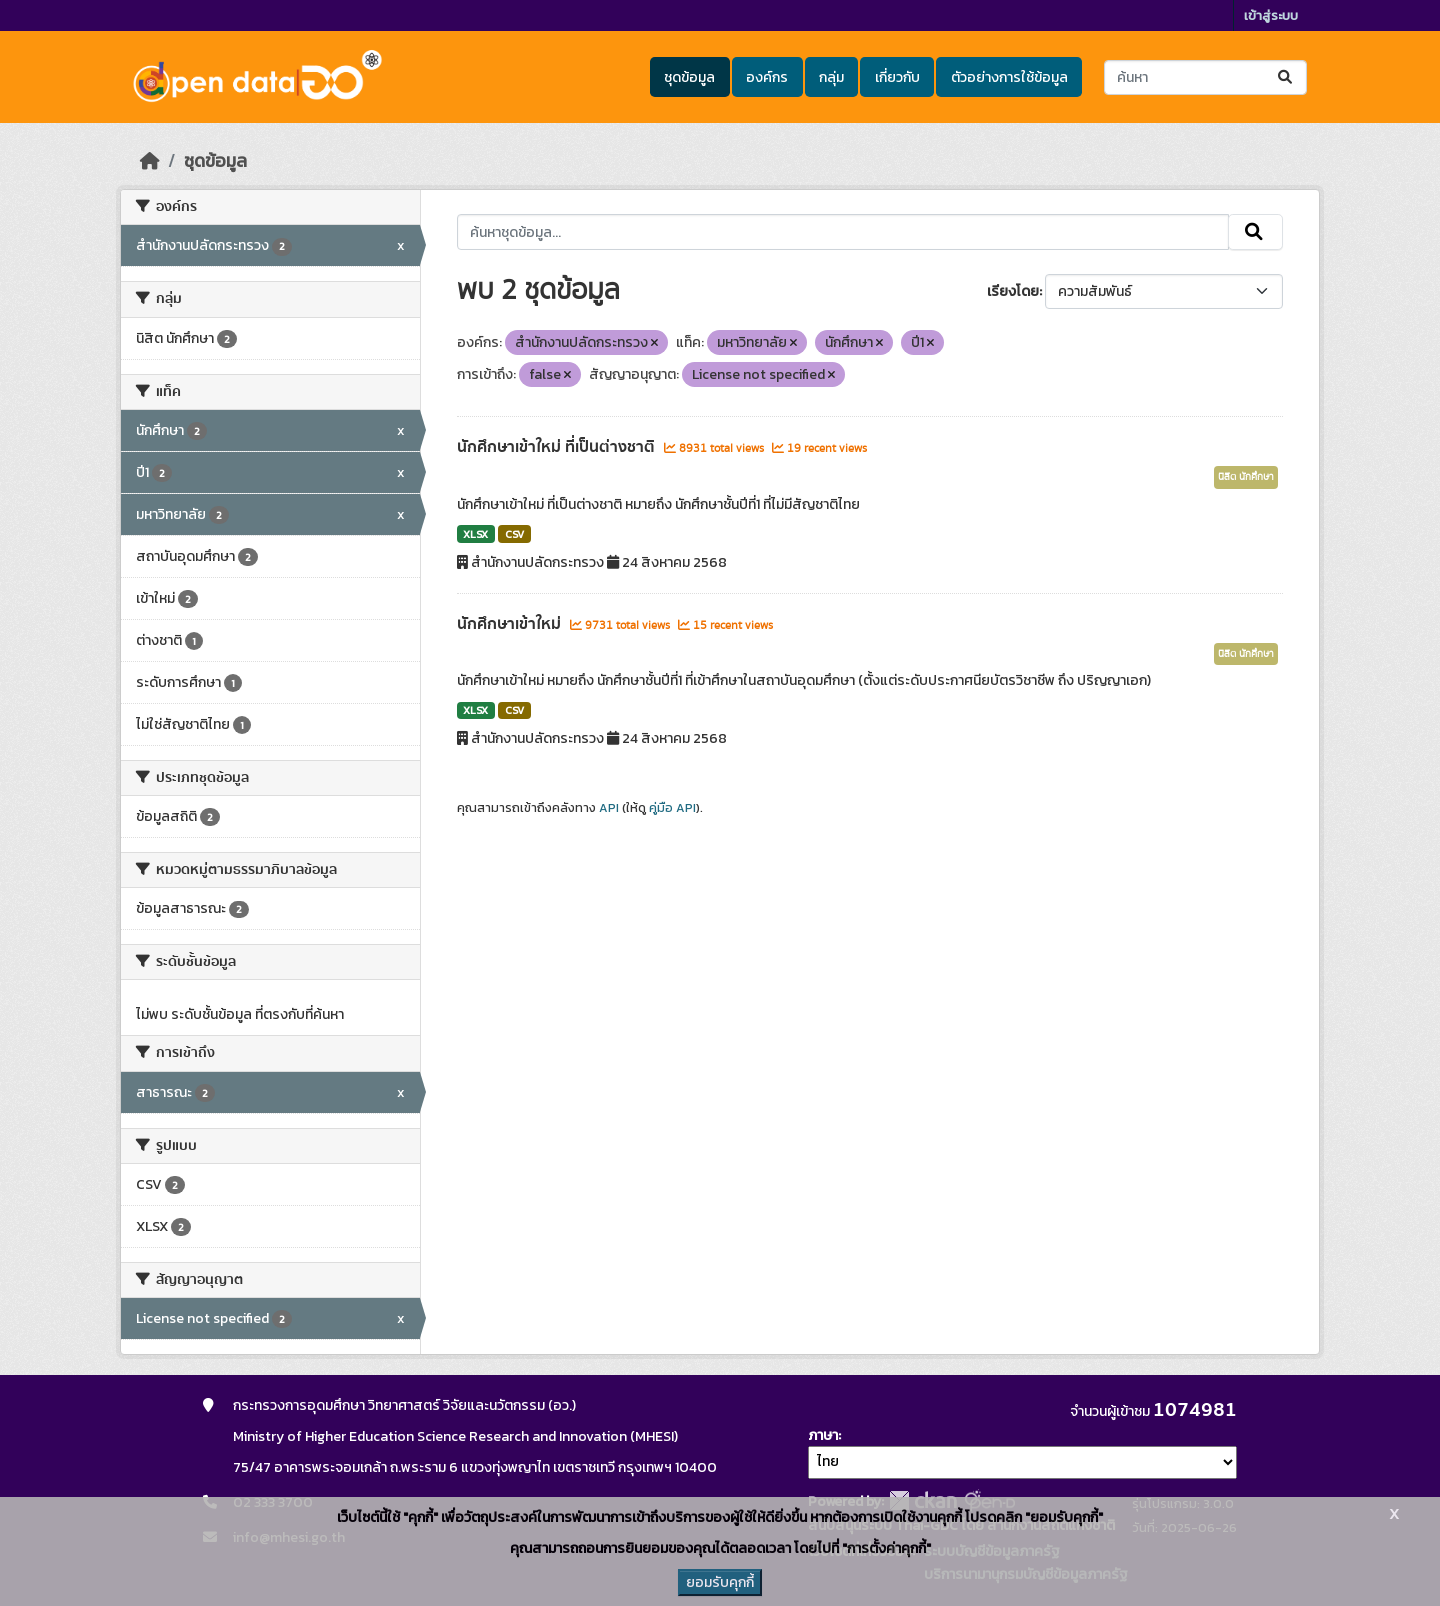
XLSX (475, 534)
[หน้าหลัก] (150, 161)
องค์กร (767, 77)
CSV (514, 534)
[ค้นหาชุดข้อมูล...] (1205, 77)
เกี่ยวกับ (897, 77)
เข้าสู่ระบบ (1271, 15)
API (609, 808)
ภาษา (823, 1435)
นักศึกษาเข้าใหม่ (511, 624)
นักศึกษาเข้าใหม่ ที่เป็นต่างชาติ (558, 447)
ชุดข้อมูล (689, 77)
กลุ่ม (831, 77)
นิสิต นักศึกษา (1246, 477)
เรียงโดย (1013, 291)
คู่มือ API (672, 808)
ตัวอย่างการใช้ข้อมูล (1009, 77)
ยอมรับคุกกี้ (720, 1582)
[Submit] (1286, 77)
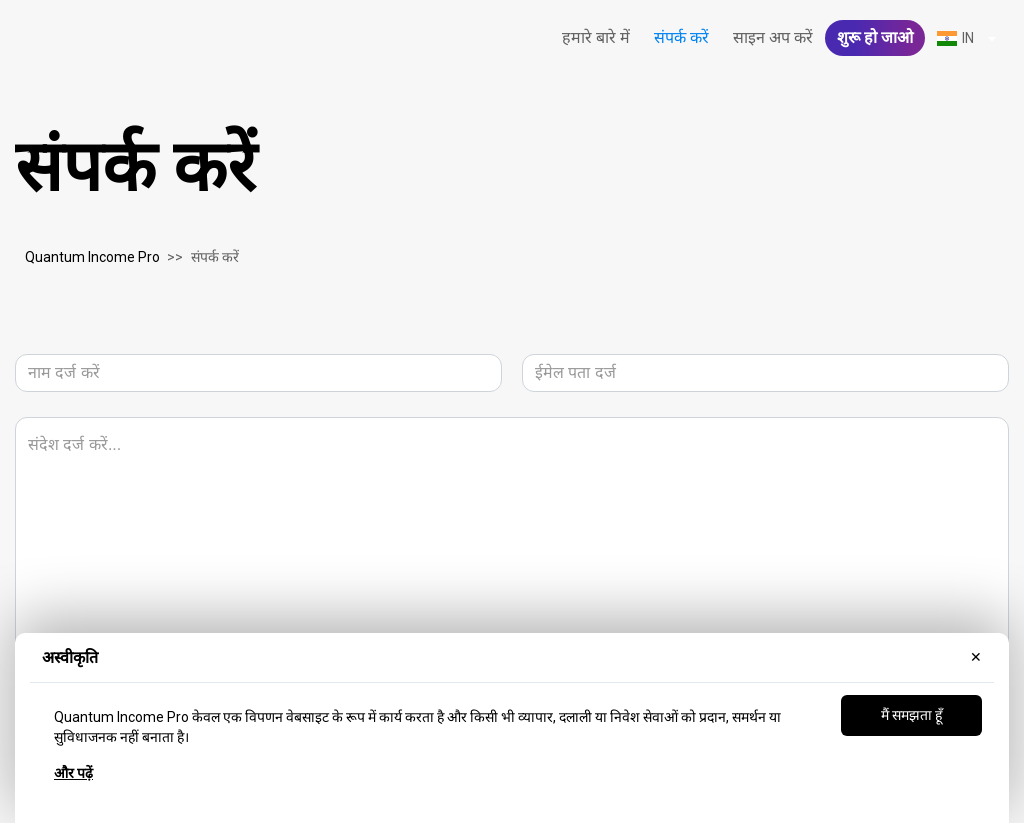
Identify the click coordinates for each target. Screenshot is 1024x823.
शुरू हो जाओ (875, 37)
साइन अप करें (773, 37)
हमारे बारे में (596, 37)
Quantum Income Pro (92, 257)
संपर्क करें (681, 37)
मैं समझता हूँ (911, 715)
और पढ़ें (73, 773)
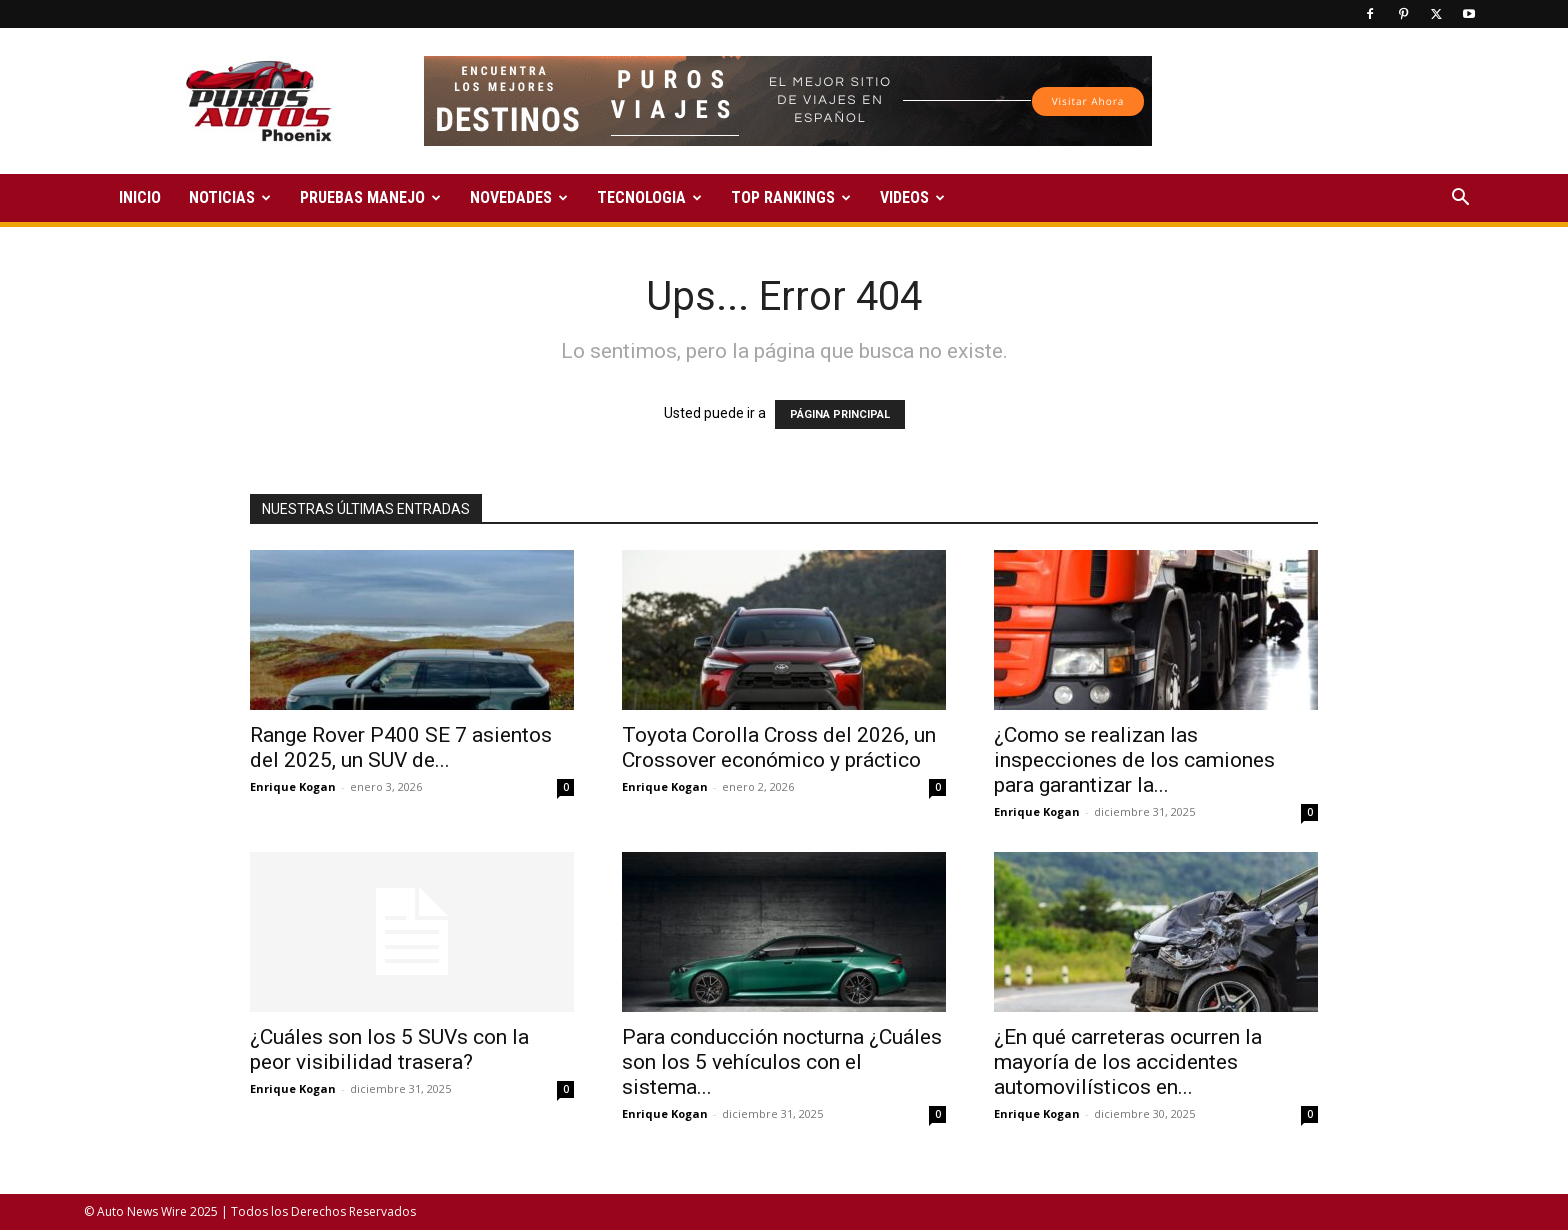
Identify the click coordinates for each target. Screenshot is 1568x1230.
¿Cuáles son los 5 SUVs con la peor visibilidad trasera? (389, 1049)
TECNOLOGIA (649, 197)
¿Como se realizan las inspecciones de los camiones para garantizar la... (1134, 760)
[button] (1460, 199)
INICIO (140, 197)
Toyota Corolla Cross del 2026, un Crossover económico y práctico (779, 747)
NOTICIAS (230, 197)
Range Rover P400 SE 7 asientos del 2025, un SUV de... (401, 747)
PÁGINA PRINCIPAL (840, 414)
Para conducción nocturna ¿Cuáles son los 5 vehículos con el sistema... (782, 1062)
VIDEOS (912, 197)
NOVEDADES (519, 197)
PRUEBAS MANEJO (370, 197)
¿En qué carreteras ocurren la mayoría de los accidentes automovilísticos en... (1128, 1062)
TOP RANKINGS (791, 197)
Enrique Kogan (293, 786)
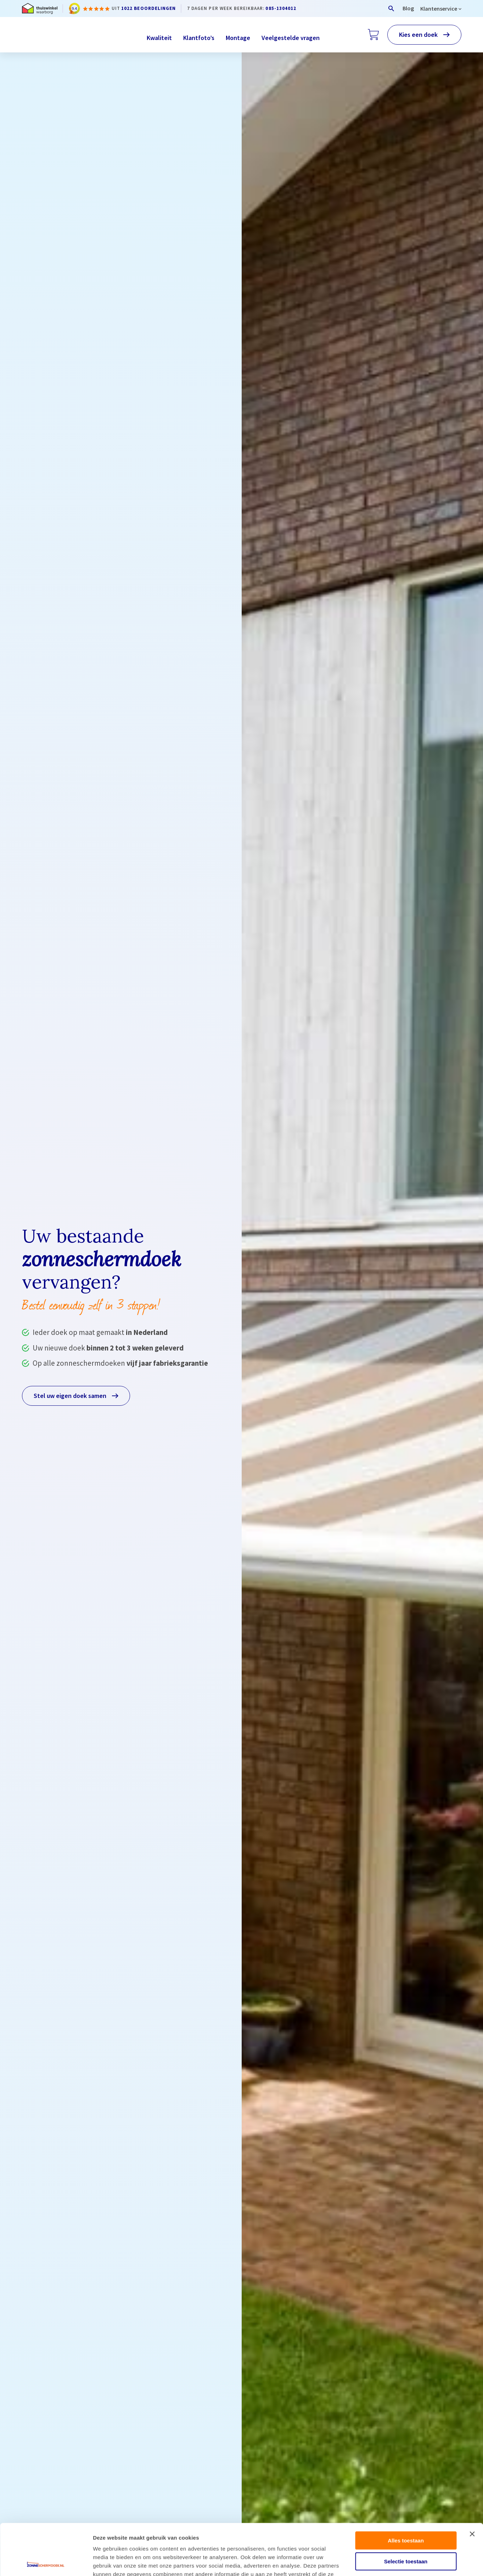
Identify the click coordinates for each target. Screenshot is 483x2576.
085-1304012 (280, 8)
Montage (238, 38)
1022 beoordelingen (148, 8)
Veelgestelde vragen (291, 38)
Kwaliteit (159, 38)
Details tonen (383, 2562)
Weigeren (405, 2531)
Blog (408, 8)
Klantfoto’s (198, 38)
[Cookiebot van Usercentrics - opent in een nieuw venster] (46, 2562)
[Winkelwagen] (373, 34)
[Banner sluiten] (472, 2482)
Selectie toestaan (406, 2510)
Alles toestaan (406, 2489)
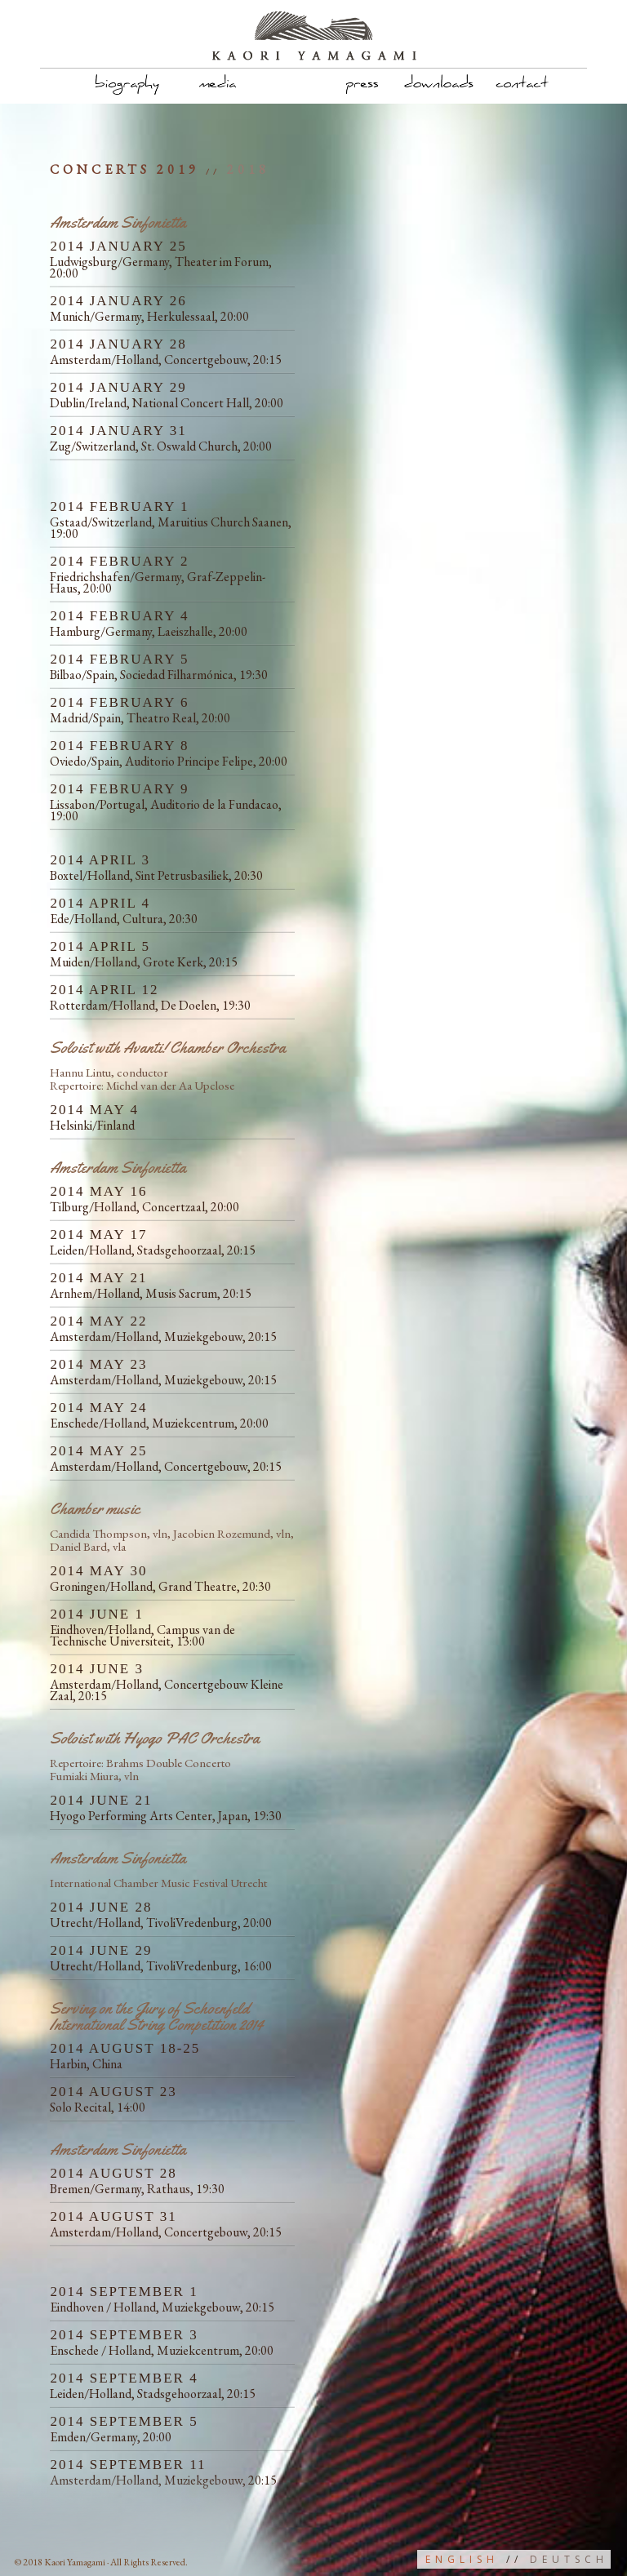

◆ What this task involves: The lines from the one containing "Details tonen (383, 2562)" to the final line of the material, both ends included, should be retyped exactly and alone, with no pictures.

◆ Output:
Details tonen (383, 2562)
Weigeren (405, 2531)
Blog (408, 8)
Klantfoto’s (198, 38)
[Cookiebot van Usercentrics - opent in een nieuw venster] (46, 2562)
[Winkelwagen] (373, 34)
[Banner sluiten] (472, 2482)
Selectie toestaan (406, 2510)
Alles toestaan (406, 2489)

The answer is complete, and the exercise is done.